Previously expelled in 1182 and 1306 but allowed to return, the expulsion of 1394 was sporadically applied and renewed again in 1498 and 1615. Jews were not permitted officially to settle again in France until 25 September 1675. They were given full citizenship in 1791.
Expulsion of 1394
On 17 September 1394,s Charles VI suddenly published an ordinance in which he declared, in substance, that for a long time he had been taking note of the many complaints provoked by the excesses and misdemeanors which the Jews committed against Christians; and that the prosecutors, having made several investigations, had discovered many violations by the Jews of the agreement they had made with him. Therefore, he decreed as an irrevocable law and statute that thenceforth no Jew should dwell in his domains (“Ordonnances”, vii. 675). The king signed this decree at the instance of the queen (“Chron. de Charles VI.” ii. 119).
The decree was not immediately enforced, a respite being granted to the Jews in order that they might sell their property and pay their debts. Those indebted to them were enjoined to redeem their obligations within a set time; otherwise their pledges held in pawn were to be sold by the Jews. The provost was to escort the Jews to the frontier of the kingdom. Subsequently the king released the Christians from their debts.

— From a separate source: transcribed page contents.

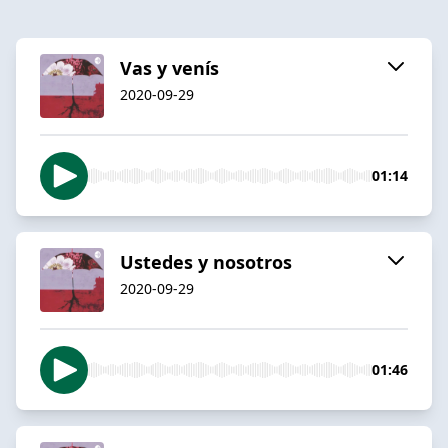
Vas y venís
2020-09-29
01:14
Ustedes y nosotros
2020-09-29
01:46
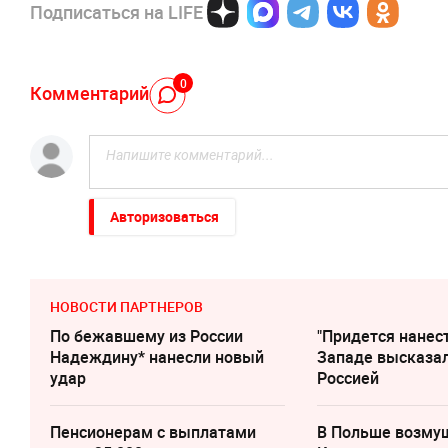
Подписаться на LIFE
0
Комментарий
Авторизоваться
НОВОСТИ ПАРТНЕРОВ
По бежавшему из России
"Придется нанест
Надеждину* нанесли новый
Западе высказал
удар
Россией
Пенсионерам с выплатами
В Польше возму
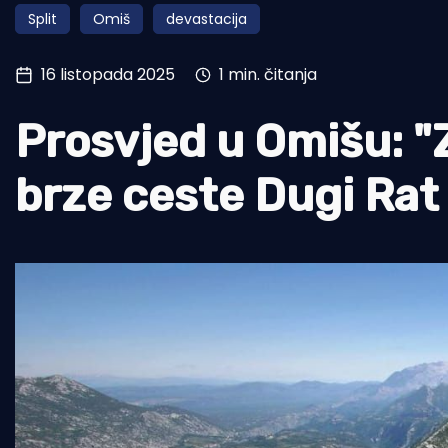
Split
Omiš
devastacija
Pomorstvo
Ribolov
16 listopada 2025
1 min. čitanja
Ekologija
Prosvjed u Omišu: "
Tradicija i kultura
brze ceste Dugi Rat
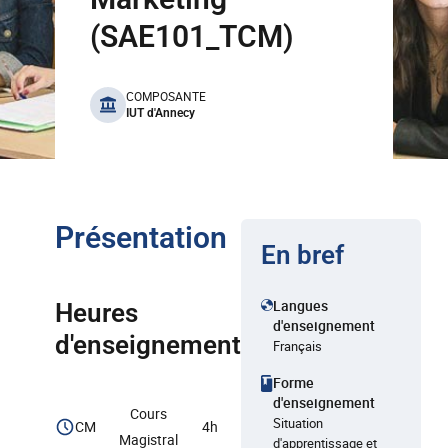
(SAE101_TCM)
benefits
COMPOSANTE
IUT d'Annecy
Présentation
En bref
Langues
Heures
d'enseignement
d'enseignement
Français
Forme
d'enseignement
Cours
Situation
CM
4h
Magistral
d'apprentissage et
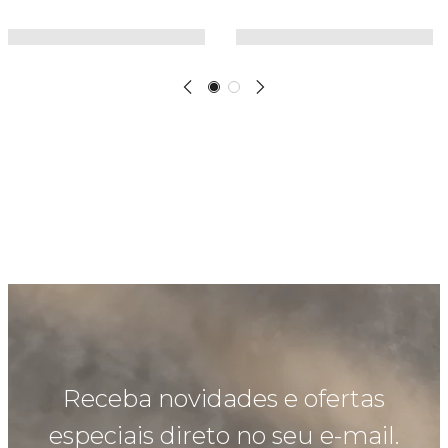
Receba novidades e ofertas
especiais direto no seu e-mail.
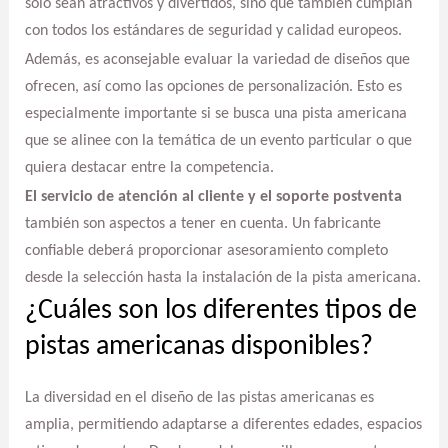
solo sean atractivos y divertidos, sino que también cumplan
con todos los estándares de seguridad y calidad europeos.
Además, es aconsejable evaluar la variedad de diseños que
ofrecen, así como las opciones de personalización. Esto es
especialmente importante si se busca una pista americana
que se alinee con la temática de un evento particular o que
quiera destacar entre la competencia.
El servicio de atención al cliente y el soporte postventa
también son aspectos a tener en cuenta. Un fabricante
confiable deberá proporcionar asesoramiento completo
desde la selección hasta la instalación de la pista americana.
¿Cuáles son los diferentes tipos de
pistas americanas disponibles?
La diversidad en el diseño de las pistas americanas es
amplia, permitiendo adaptarse a diferentes edades, espacios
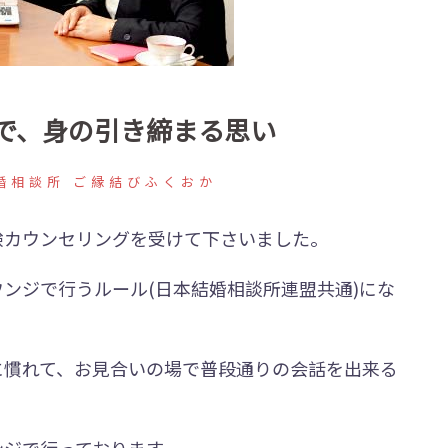
で、身の引き締まる思い
婚相談所 ご縁結びふくおか
験カウンセリングを受けて下さいました。
ンジで行うルール(日本結婚相談所連盟共通)にな
に慣れて、お見合いの場で普段通りの会話を出来る
ンジで行っております。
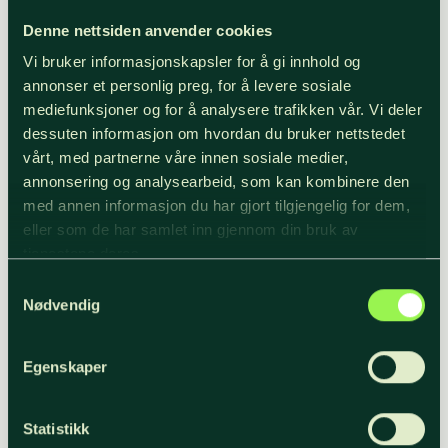
Det å få jobbe sammen
Denne nettsiden anvender cookies
mede en så erfaren virkeskjøper som
Vi bruker informasjonskapsler for å gi innhold og
Nesthorne har gitt verdifull innsikt i hele
annonser et personlig preg, for å levere sosiale
verdikjeden, forteller Flatin.
mediefunksjoner og for å analysere trafikken vår. Vi deler
dessuten informasjon om hvordan du bruker nettstedet
vårt, med partnerne våre innen sosiale medier,
– I praksisperioden skapte vinterværet litt
annonsering og analysearbeid, som kan kombinere den
utfordringer. Men de utfordringene ga
med annen informasjon du har gjort tilgjengelig for dem,
meg også god innsikt i hvordan vi som jobber i
eller som de har samlet inn gjennom din bruk av
skogbruket stadig må tilpasse oss. Jeg er også
tjenestene deres.
glad for å ha fått med meg
Samtykkevalg
Nødvendig
både entreprenørsamling og bedriftsbesøk i
praksisperioden. Dette har utvidet både
nettverket mitt og forståelsen for det operative
Egenskaper
skogbruket.
Statistikk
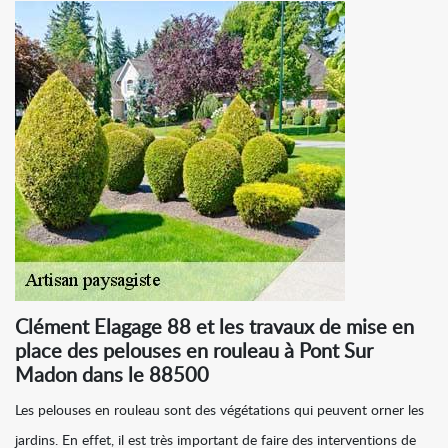
Clément Elagage 88 et les travaux de mise en
place des pelouses en rouleau à Pont Sur
Madon dans le 88500
Les pelouses en rouleau sont des végétations qui peuvent orner les
jardins. En effet, il est très important de faire des interventions de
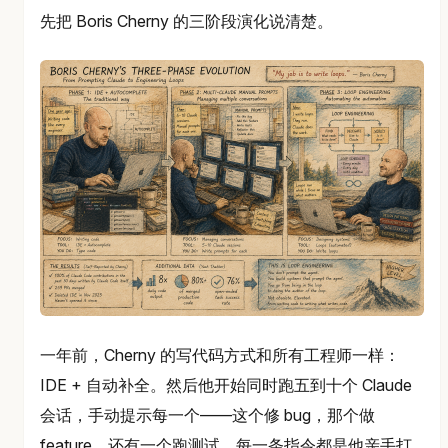
先把 Boris Cherny 的三阶段演化说清楚。
一年前，Cherny 的写代码方式和所有工程师一样：
IDE + 自动补全。然后他开始同时跑五到十个 Claude
会话，手动提示每一个——这个修 bug，那个做
feature，还有一个跑测试。每一条指令都是他亲手打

Prayer and reflection. After forced disputations, the burning of the Talmud, and the accusations that the Jews were responsible for the Black Death, it comes as no surprise that the Jews faced the same fate in France as they did in England, Germany, Spain, Portugal and throughout Europe. The underlying economic reasons were also drivers for such actions, with King and nobility gaining much from the seizure of their assets and cancelling of debts.
Lord, help us to forgive those who sin against us, even as you taught us to pray “Forgive us our sins, as we forgive those who sin against us”. Even today, may your church be cleansed, healed, forgiven and renewed, and freed from all prejudice and discrimination against the stranger, refugee and asylum seeker. In Yeshua’s name we pray. Amen,
Events leading to the expulsion
Philip IV of France
During the first half of the 13th century the attitude of the Church towards Jews hardened from disapproval to loathing. On 22 July, 1306 King Philip IV of France expelled all Jews from his kingdom.

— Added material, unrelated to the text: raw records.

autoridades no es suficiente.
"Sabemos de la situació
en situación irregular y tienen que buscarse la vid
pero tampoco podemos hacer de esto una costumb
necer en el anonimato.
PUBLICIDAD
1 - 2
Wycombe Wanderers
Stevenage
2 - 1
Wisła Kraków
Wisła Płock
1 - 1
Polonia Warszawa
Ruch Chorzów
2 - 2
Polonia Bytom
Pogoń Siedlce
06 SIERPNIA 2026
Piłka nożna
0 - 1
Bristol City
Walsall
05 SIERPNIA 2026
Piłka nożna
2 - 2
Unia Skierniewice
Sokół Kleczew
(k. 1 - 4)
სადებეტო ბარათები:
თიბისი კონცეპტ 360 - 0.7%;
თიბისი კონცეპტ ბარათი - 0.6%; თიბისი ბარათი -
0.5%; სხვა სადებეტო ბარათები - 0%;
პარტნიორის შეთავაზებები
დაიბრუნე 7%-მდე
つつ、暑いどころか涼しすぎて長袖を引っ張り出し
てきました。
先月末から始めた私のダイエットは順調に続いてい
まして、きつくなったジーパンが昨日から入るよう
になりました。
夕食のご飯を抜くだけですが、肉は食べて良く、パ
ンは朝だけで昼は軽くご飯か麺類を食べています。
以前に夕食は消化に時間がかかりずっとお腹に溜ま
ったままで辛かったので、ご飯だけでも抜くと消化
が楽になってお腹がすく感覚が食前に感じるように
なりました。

King Philip IV, known as Philip the Fair, came to the throne in 1285. A few years later, in 1290, Jews living in England were expelled by King Edward I, many of them moving to France. Unfortunately for the Jews, France had its own history of persecution.
The Lateran Council of 1215 summoned by Pope Innocent III forbade the living or working together and trading between Jews and Christians. Jews were excluded from all trades except pawn broking and working with old clothes. They had to wear a special garment to differentiate them from Christians. This applied throughout the Christian world wherever canon law was followed.

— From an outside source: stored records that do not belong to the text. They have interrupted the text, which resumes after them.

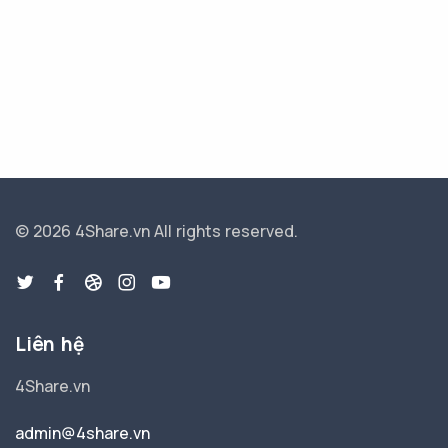
© 2026 4Share.vn
All rights reserved.
Liên hệ
4Share.vn
admin@4share.vn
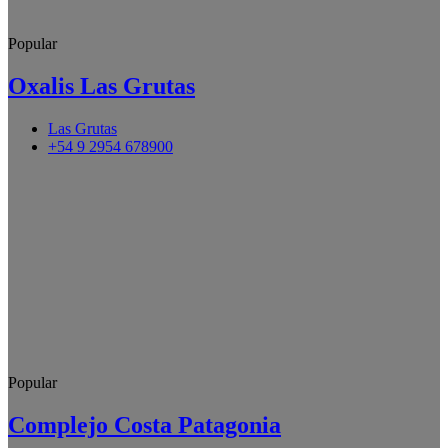
Popular
Oxalis Las Grutas
Las Grutas
+54 9 2954 678900
Popular
Complejo Costa Patagonia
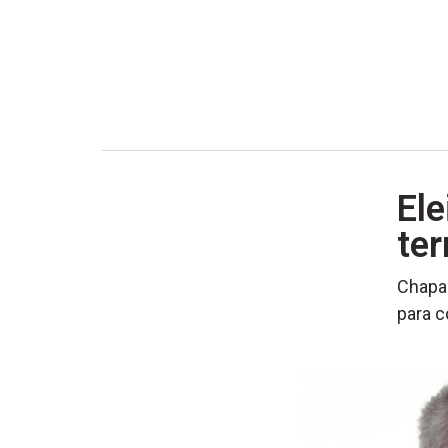
Ele
te
Chapa 
para c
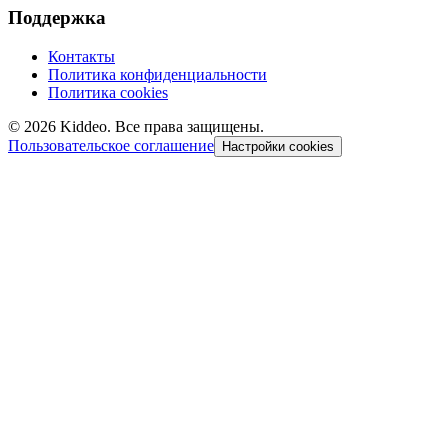
Поддержка
Контакты
Политика конфиденциальности
Политика cookies
©
2026
Kiddeo. Все права защищены.
Пользовательское соглашение
Настройки cookies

This period included an infamous two year disputation of the Talmud which led to the burning of 20 cartloads of the holy book in Paris in 1242. Jews had been expelled from France in 1182 by an earlier King Philip and regularly throughout the 13th century but within a few years they were allowed back.
They acted as tax collectors for the king but this role was gradually taken over by Italian bankers. So by the beginning of the 14th century they were no longer indispensable to the crown.
King Philip expels the Jews
Pope Innocent III
In 1306 King Philip was short of money due to a war with the Flemish and a complex currency revaluation problem. It was against this financial background that King Philip came up with the plan to expel the Jews of France and confiscate and sell off their property.
This was a normal event in mediaeval times. It was perfectly legal for the King to take over the Jews’ possessions as they were in effect already his property. Jews were regarded as ‘servi camerae nostrae’, the Latin for ‘servants of our chamber’. They were the King’s chattel to do with as he saw fit. They had until this time also been entitled to his protection. King Philip saw the Jews as a liability with which he wanted to deal and an asset which he needed to realise. They had been tolerated, because of their material usefulness, but never accepted.
In January of 1306 King Philip set up a secret plan to strip the Jews of their belongings and expel them from the country. If any were to be found after a particular date then they would be killed.
100,000 Jews were arrested on July 22nd 1306. This was the day after the solemn fast of the 9th of Av which has often seen calamitous occurrences for Jews. It was possible to complete the arrests in one day because the orders had been kept secret. The authorities knew the whereabouts of the Jews and they were taken by surprise.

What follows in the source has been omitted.